Sob esse viés, de acordo com as ideias contratualistas de John Locke, configura-se em um rompimento do “contrato social”, já que o Estado não cumpre sua função de garantir um controle nessas fraudes. Sendo assim, desde o século XVIII, os indivíduos tem suas vidas afetadas pela imprensa, como por exemplo, quando ideias iluministas foram disseminadas causando a queda do absolutismo, ou no Brasil com as propagandas eleitorais sendo capazes de definir resultado das eleições. Destarte, não tem como negar o impacto provocado por um anúncio ou uma retórica bem estruturada, a qual transforma uma notícia errônea facilmente “acreditável”, originando diversos problemas sociais, como agressões físicas e psicológicas ou até mesmo ameaças.
Outrossim, um fator importante a ser analisado é com o advento de aparatos de tecnologia, de telefone em conjunto com a internet, foi possível a comunicação atravessar fronteiras, sem o deslocamento humano. Hodiernamente, com as redes sociais, facebook e twitter para exemplificar, as informações se espalham em questão de segundos pelo mundo todo, recentemente a humanidade enfrenta a pandemia da covid-19, tal assunto que tem causado inúmeras notícias assustadoras e que em suas maioria são falsas. Portanto, tal cenário tem como consequências primordiais as violações de direitos e deveres dos cidadãos, em construir e contribuir com essas fraudes, que, devido ao sistema burocrático, não possuem uma fiscalização rigorosa para segurança da sociedade.

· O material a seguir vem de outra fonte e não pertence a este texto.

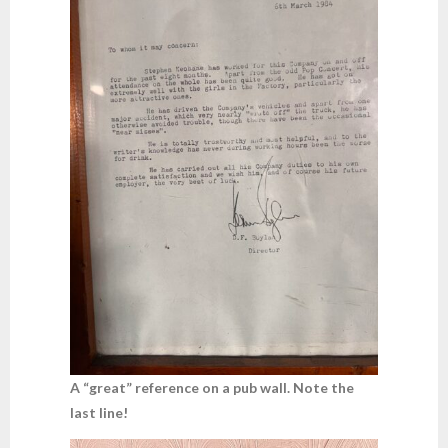
A “great” reference on a pub wall. Note the
last line!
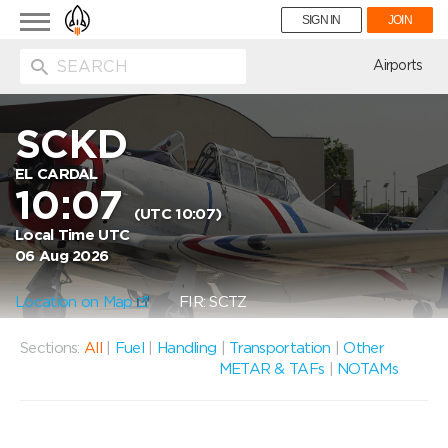
Toggle
SIGN IN
JOIN
navigation
ion
Airports
SCKD
EL CARDAL
10:07
(UTC 10:07)
Local Time UTC
06 Aug 2026
Location on Map
FIR: SCTZ
Sections:
All
|
Fuel
|
Handling
|
Transportation
|
Other
METAR & TAFs
|
NOTAMs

Dado o exposto acima, é preciso conscientizar as pessoas, por meio das escolas e educadores em gerais, sobre os riscos de compartilhar boatos e mentiras na internet e como seus efeitos podem agravar tudo ao seu redor. Além disso, o governo, como maior poder, pode estabelecer maneiras mais rígidas no quesito de postagens de notícias, obter uma fiscalização e aplicar penalidades mais severas para indivíduos criadores de notícias falsas. Por fim, a mídia, como centro do empecilho, deveria ter um controle de tal cenário e tentar bloquear informações absurdas para uma melhoria nas condições sociais e virtuais.